Think of all the comics plying their trade on a tiny stage with nothing but a microphone, a stool and maybe a bottle of water as their props. Hart has a stool and a towel and a beverage in a red Solo cup, but he’s communicating via a golden microphone, he’s roaming a stage big enough to hold an Aerosmith production, and he’s backed by enormous video screens that alternate between showing his image and providing visual support to Hart’s routines.
Before we get to the concert footage, there’s a mildly amusing if not particularly original short bit in which Hart plays himself as a James Bond-type secret agent, complete with former Bond Girl Halle Berry (as Halle Berry) as his partner in hijinks. There’s an obligatory poker game pitting Hart against an evil Russian villain (David Meunier), Ed Helms as a wacky bartender and Don Cheadle as Don Cheadle, who grows increasingly impatient with Hart’s clowning around and his stalling tactics at the poker table.
OK, but why? Was there not enough stand-up material to fill a movie?
Tim Story directs the short film. Leslie Small takes over for the stand-up stuff and does a fine job of capturing the enormity of the arena setting juxtaposed with the image of one small man telling his stories to more than 50,000 people.
Cameras catch Hart in close-up as he mocks himself, imitates his fiancee, his father and his children, and spins outrageous anecdotes from kernels of real-life experiences.
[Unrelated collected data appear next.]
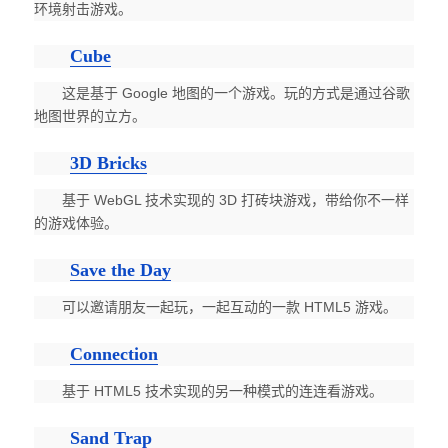
环境射击游戏。
Cube
这是基于 Google 地图的一个游戏。玩的方式是通过谷歌
地图世界的立方。
3D Bricks
基于 WebGL 技术实现的 3D 打砖块游戏，带给你不一样
的游戏体验。
Save the Day
可以邀请朋友一起玩，一起互动的一款 HTML5 游戏。
Connection
基于 HTML5 技术实现的另一种模式的连连看游戏。
Sand Trap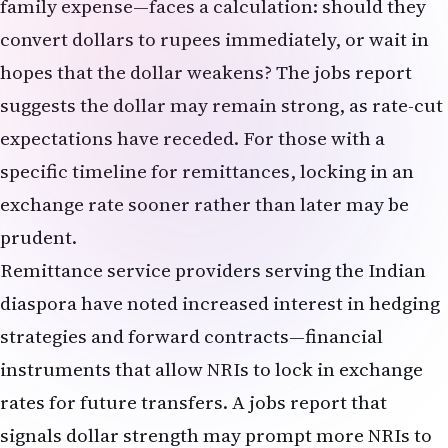
significantly.
Should I move my investments out of growth
stocks because of higher rates?
Not necessarily. A complete exit from growth
stocks is likely excessive and could leave you
underexposed to long-term equity appreciation.
However, a reassessment of your allocation is
warranted. If your portfolio is heavily
concentrated in high-growth, rate-sensitive
sectors, a modest rebalancing toward dividend-
paying value stocks or bonds may reduce volatility
and improve risk-adjusted returns in a higher-rate
environment. Your specific decision should
depend on your age, time horizon, risk tolerance,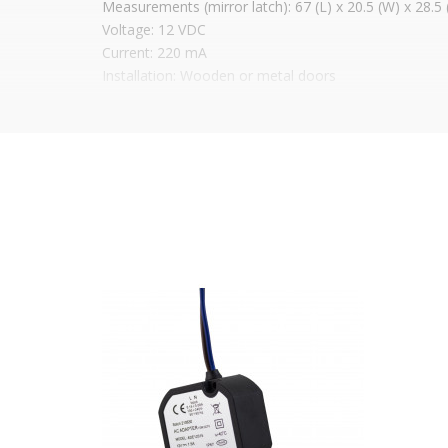
Measurements (mirror latch): 67 (L) x 20.5 (W) x 28.
Voltage: 12 VDC
Current: 220 mA
Installation: Wooden or metal doors
Available in
3 mirror types
Price shown is WITHOUT
MIRROR, just the latch
It is advisable to protect all metal elements in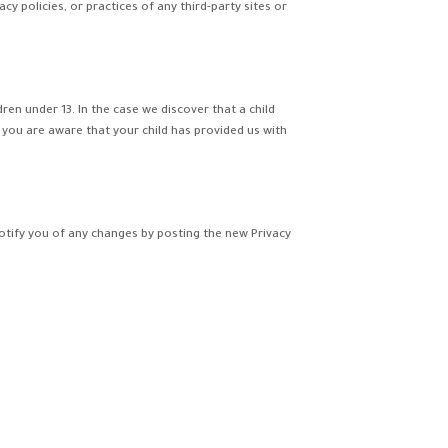
y policies, or practices of any third-party sites or
en under 13. In the case we discover that a child
 you are aware that your child has provided us with
notify you of any changes by posting the new Privacy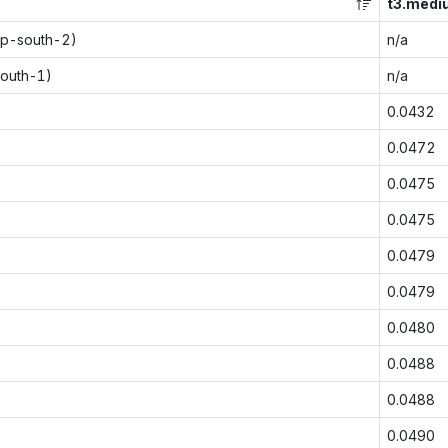
t3.medi
ap-south-2)
n/a
south-1)
n/a
0.0432
0.0472
0.0475
0.0475
0.0479
0.0479
0.0480
0.0488
0.0488
0.0490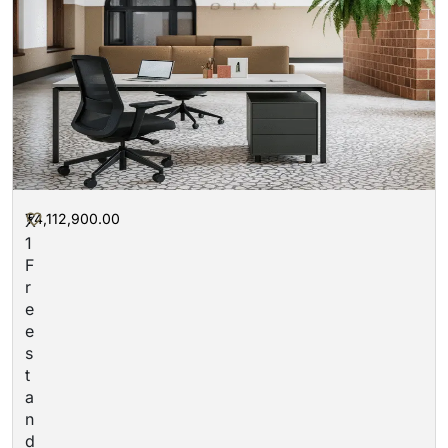
₮
4,112,900.00
X
1
F
r
e
e
s
t
a
n
d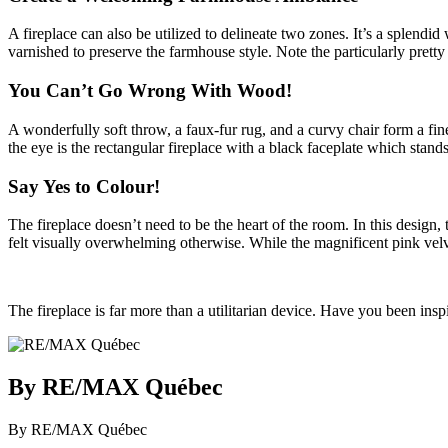
A fireplace can also be utilized to delineate two zones. It’s a splendi
varnished to preserve the farmhouse style. Note the particularly pretty
You Can’t Go Wrong With Wood!
A wonderfully soft throw, a faux-fur rug, and a curvy chair form a fin
the eye is the rectangular fireplace with a black faceplate which stands
Say Yes to Colour!
The fireplace doesn’t need to be the heart of the room. In this design,
felt visually overwhelming otherwise. While the magnificent pink velvet
The fireplace is far more than a utilitarian device. Have you been ins
By RE/MAX Québec
By RE/MAX Québec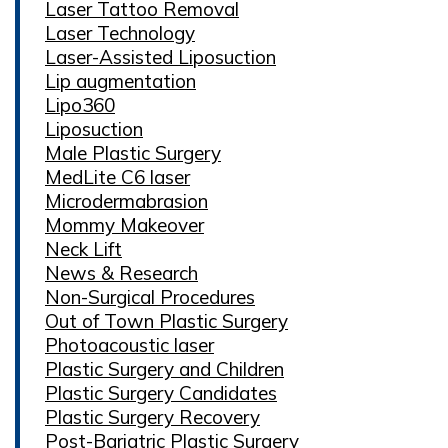
Laser Tattoo Removal
Laser Technology
Laser-Assisted Liposuction
Lip augmentation
Lipo360
Liposuction
Male Plastic Surgery
MedLite C6 laser
Microdermabrasion
Mommy Makeover
Neck Lift
News & Research
Non-Surgical Procedures
Out of Town Plastic Surgery
Photoacoustic laser
Plastic Surgery and Children
Plastic Surgery Candidates
Plastic Surgery Recovery
Post-Bariatric Plastic Surgery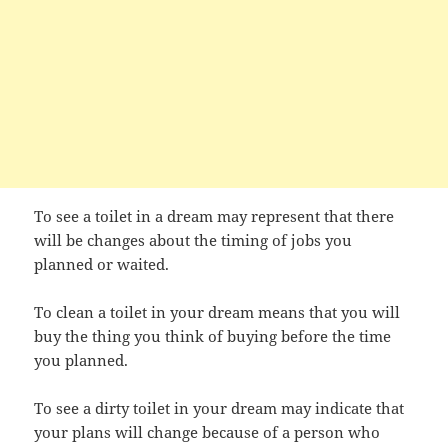
To see a toilet in a dream may represent that there
will be changes about the timing of jobs you
planned or waited.
To clean a toilet in your dream means that you will
buy the thing you think of buying before the time
you planned.
To see a dirty toilet in your dream may indicate that
your plans will change because of a person who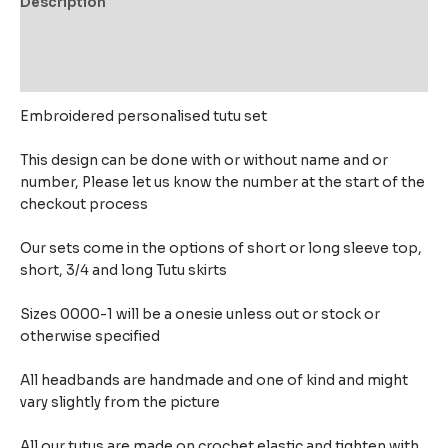
Description
Additional information
Reviews (0)
Embroidered personalised tutu set
This design can be done with or without name and or
number, Please let us know the number at the start of the
checkout process
Our sets come in the options of short or long sleeve top,
short, 3/4 and long Tutu skirts
Sizes 0000-1 will be a onesie unless out or stock or
otherwise specified
All headbands are handmade and one of kind and might
vary slightly from the picture
All our tutus are made on crochet elastic and tighten with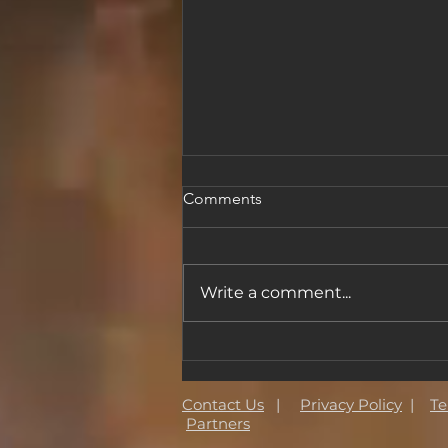
Comments
Write a comment...
The Magic Wall Joins the
Made a Masterpiece
Foundation
Contact Us
|
Privacy Policy
|
Te
Partners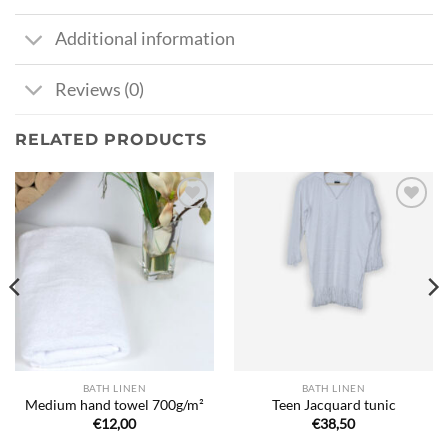
Additional information
Reviews (0)
RELATED PRODUCTS
Ajouter
Ajouter
à la liste
à la liste
de
de
souhaits
souhaits
BATH LINEN
BATH LINEN
Medium hand towel 700g/m²
Teen Jacquard tunic
€
12,00
€
38,50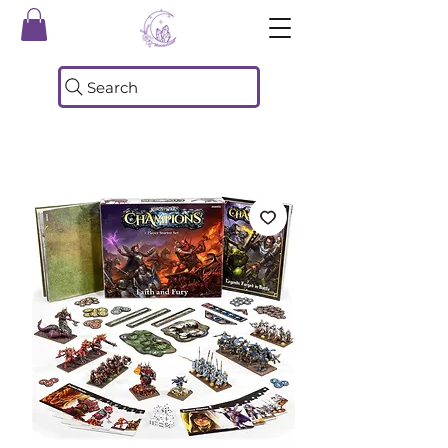
Search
We get frequent close-ups of the multicultural audience (Hart takes note of the crowd’s racial makeup as a hopeful sign) as they laugh, double over with laughter, laugh some more, wipe away tears of laughter.
At first the big-board visuals illustrating Hart’s driveway, his backyard, the open waters for a routine about a woman getting attacked by a shark, et al., seem like a bit of a crutch. It’s not as if Richard Pryor or Eddie Murphy or George Carlin needed such visual aids, right? But considering the size of the venue, the photos and animated videos are probably a valuable tool. (The text messages that pop up on the big screens as Hart does a spot-on routine about a woman carrying on a dialogue with herself when her man isn’t answering definitely help to bring home the punch lines.)
Hart has a strange fixation on scenarios in which people are maimed. There’s a routine about a woman who has her shoulder bitten off, another routine about a man who loses both kneecaps to an orangutan attack, and yet another bit imagining a woman losing an arm and a leg to the aforementioned shark attack. All very funny, but that’s a lot of wacky injury material for one night.
I wouldn’t put Hart in the same league as Seinfeld as a master of observation, Louis C.K. as an edgy storyteller, Pryor or Murphy or Carlin or Robin Williams as a genius of stand-up. He’s really good. He clearly enjoys what he’s doing, and he basks in the glory of selling out such a huge arena.
Hart never really addresses the question of “What Now?” What’s next is more sold-out stand-up dates — and hopefully some scripts better suited to Hart’s strengths when next we see him playing someone other than Kevin Hart.